In this article, I’ll be sharing the exact process I go through whenever I’m researching competition in any industry.
My main goal is to find out why Google chose the top 10 results for any query and create content that exceeds the value provided by those results.
I find it helpful to quantify each result on a number of different factors. These are by no means comprehensive but together, they provide an accurate enough snapshot to guide content and technical SEO efforts.
- How fast does the page load?
- What is the page size?
You can use a tool like GTMetrix to help answer these questions. It gives exact results like page load times, page size, and it even grades each URL.
You can use it on your site as well to help identify areas of improvement.
Put yourself in the shoes of the user and try to note things that stand out (or don’t because they’re done so well!). For some people, it’s helpful to vocalize their experience of opening and scrolling through a website.
Here are some of the major things I try to check when evaluating the user experience on any site.
- Design: How are the design and the layout? How much space does the main content take versus the rest of the elements? Is the site using elements like a table of content, accordion, and other UX elements?
- UX Sins: I try comparing the user experience with and without adblockers and try to find out how the ads impact the design, layout and content.
- Mobile-friendliness: How is the user experience on mobile? Is it mobile-optimized? Are they doing anything special to make their mobile experience stand out?
Tip: You can use Whatfont to find out what fonts any site is using.
Advanced tip: You can use Builtwith to get information about any site’s tech stack.
- Content quality: This is subjective but I like to grade it on a 1-5 scale. 1 is barely adequate and 5 is prose that sings.

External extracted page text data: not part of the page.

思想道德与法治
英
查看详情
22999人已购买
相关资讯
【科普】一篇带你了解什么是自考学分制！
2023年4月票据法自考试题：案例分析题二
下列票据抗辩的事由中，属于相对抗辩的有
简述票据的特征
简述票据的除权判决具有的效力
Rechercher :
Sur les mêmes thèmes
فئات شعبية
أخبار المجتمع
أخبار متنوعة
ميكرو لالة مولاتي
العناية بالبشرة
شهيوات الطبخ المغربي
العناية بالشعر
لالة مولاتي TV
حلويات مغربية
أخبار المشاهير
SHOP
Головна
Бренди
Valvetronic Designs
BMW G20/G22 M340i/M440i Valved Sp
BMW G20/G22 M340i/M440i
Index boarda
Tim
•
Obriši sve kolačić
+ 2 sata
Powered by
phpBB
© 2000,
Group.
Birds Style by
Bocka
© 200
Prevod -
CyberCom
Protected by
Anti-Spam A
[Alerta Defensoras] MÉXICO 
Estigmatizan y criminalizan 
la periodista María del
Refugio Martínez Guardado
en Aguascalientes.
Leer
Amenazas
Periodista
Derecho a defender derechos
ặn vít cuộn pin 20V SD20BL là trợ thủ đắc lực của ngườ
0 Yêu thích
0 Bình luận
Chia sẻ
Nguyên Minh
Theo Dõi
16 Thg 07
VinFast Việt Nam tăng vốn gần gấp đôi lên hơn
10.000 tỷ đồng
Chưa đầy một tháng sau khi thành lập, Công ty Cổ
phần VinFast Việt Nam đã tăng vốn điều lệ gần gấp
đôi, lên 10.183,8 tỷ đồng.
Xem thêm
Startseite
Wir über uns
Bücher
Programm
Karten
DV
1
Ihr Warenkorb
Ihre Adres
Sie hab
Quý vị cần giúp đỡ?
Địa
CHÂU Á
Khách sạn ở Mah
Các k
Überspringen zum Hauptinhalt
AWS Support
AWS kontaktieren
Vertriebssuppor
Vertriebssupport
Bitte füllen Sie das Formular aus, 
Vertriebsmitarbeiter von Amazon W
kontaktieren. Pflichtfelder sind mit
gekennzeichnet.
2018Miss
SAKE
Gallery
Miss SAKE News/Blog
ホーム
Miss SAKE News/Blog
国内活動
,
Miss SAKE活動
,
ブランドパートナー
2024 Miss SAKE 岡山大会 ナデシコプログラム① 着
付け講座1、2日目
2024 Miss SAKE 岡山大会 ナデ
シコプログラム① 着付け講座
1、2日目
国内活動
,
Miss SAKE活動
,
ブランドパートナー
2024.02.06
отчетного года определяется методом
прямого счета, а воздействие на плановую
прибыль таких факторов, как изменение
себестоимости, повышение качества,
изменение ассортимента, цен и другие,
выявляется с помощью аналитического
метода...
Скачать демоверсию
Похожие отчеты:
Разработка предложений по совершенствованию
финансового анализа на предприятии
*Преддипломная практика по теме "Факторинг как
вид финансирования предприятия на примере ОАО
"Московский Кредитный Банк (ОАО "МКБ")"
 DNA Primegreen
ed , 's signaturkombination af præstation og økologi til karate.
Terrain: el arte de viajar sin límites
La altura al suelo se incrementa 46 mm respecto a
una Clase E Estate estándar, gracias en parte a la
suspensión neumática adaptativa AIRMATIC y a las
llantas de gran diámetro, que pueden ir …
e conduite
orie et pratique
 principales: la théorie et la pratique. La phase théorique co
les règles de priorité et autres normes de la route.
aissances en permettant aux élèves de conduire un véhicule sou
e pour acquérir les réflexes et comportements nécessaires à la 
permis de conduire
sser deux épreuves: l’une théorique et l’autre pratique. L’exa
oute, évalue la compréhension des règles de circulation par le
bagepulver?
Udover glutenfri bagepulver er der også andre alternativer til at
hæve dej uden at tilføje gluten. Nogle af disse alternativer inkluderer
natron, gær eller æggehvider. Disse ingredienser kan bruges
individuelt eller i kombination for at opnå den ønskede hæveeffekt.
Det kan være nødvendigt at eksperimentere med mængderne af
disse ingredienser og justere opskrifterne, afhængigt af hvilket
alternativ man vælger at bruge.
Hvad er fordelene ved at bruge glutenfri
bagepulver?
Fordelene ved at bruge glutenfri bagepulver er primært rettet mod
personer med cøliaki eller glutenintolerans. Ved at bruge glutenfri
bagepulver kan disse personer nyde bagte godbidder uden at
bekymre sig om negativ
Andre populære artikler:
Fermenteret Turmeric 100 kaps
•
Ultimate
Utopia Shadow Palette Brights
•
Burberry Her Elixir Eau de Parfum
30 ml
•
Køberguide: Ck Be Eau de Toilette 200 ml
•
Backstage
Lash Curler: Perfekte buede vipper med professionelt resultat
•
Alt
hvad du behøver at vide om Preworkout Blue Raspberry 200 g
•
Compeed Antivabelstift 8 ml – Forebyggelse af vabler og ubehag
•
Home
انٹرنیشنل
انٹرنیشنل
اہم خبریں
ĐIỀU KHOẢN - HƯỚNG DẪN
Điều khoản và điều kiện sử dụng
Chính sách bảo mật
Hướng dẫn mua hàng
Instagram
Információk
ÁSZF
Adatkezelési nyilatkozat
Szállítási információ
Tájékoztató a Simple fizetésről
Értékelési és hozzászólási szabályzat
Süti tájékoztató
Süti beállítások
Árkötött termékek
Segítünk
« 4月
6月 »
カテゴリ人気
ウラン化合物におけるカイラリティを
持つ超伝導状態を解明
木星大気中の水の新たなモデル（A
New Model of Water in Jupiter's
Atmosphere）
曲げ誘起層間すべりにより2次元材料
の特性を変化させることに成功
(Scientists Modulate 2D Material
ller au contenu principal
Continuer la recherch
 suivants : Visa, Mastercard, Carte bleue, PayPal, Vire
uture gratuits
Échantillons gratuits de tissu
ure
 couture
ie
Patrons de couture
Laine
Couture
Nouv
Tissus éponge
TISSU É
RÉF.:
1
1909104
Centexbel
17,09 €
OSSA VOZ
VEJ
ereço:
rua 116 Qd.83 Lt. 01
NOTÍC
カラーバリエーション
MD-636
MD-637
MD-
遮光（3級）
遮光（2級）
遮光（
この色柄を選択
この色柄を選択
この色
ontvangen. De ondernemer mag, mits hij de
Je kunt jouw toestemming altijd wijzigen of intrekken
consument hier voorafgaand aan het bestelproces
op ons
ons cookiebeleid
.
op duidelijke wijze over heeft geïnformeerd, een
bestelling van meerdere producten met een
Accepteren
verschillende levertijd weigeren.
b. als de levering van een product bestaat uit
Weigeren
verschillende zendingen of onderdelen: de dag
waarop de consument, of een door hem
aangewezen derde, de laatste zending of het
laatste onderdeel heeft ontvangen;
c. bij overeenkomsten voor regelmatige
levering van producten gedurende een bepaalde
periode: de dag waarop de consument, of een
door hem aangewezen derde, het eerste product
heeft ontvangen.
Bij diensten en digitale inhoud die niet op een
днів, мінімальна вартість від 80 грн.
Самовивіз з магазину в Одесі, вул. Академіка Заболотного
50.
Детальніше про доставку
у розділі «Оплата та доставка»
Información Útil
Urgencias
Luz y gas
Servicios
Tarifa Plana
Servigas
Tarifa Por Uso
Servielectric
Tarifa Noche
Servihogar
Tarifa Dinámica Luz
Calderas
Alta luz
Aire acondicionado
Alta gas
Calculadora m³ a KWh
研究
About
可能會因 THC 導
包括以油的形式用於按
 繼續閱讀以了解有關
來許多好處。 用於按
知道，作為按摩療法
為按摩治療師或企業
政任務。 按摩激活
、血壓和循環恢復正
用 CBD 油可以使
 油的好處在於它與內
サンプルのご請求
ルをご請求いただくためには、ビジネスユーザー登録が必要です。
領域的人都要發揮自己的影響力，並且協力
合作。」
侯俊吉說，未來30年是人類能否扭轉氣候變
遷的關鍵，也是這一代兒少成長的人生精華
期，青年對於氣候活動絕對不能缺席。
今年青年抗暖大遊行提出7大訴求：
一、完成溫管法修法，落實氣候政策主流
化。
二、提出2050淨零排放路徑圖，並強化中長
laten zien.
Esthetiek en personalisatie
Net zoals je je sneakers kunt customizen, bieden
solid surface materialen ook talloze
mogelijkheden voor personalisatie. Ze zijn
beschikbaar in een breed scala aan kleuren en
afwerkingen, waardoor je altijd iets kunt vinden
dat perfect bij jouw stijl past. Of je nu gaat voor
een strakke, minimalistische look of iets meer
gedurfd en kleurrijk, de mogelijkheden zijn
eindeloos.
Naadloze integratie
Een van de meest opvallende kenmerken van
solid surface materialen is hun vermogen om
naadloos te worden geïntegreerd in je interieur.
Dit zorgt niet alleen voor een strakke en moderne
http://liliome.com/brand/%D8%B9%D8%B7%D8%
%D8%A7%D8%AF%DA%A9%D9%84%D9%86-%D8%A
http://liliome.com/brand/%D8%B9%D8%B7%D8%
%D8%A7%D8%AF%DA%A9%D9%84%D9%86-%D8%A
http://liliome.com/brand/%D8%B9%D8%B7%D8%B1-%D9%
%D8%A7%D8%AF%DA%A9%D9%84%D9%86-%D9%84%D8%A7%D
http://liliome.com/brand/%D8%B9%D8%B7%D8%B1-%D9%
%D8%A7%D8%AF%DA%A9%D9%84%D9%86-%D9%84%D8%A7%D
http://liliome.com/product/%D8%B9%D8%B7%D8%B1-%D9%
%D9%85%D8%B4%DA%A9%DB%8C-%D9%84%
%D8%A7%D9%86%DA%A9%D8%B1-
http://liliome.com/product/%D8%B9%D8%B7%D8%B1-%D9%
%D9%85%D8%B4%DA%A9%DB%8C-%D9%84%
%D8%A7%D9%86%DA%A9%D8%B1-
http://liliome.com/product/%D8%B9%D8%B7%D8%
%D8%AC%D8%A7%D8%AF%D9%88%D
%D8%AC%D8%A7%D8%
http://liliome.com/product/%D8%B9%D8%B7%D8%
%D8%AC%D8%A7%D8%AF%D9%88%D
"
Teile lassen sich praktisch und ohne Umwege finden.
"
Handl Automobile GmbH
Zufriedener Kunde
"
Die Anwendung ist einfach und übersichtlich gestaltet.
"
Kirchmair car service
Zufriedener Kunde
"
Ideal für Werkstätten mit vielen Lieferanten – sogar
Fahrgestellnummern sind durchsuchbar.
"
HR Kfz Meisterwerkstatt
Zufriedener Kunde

- The W’s: What questions does the content answer about our query? When was it last updated?
- Content depth: How in-depth is the content? Is it a comprehensive resource for our query? What elements or aspects are present and which ones are missing?
- Data: Is the site using any data? If yes, where is the data being sourced from? How is it presented and what tools are they using for that purpose? What questions does the data answer about the query?
- Use of visuals: Does the site use images, videos and other visuals to accentuate its content?
Once you gain an understanding of why Google ranks the search results for a query, you’re in a great position to create content that outranks them. Good luck and rank away!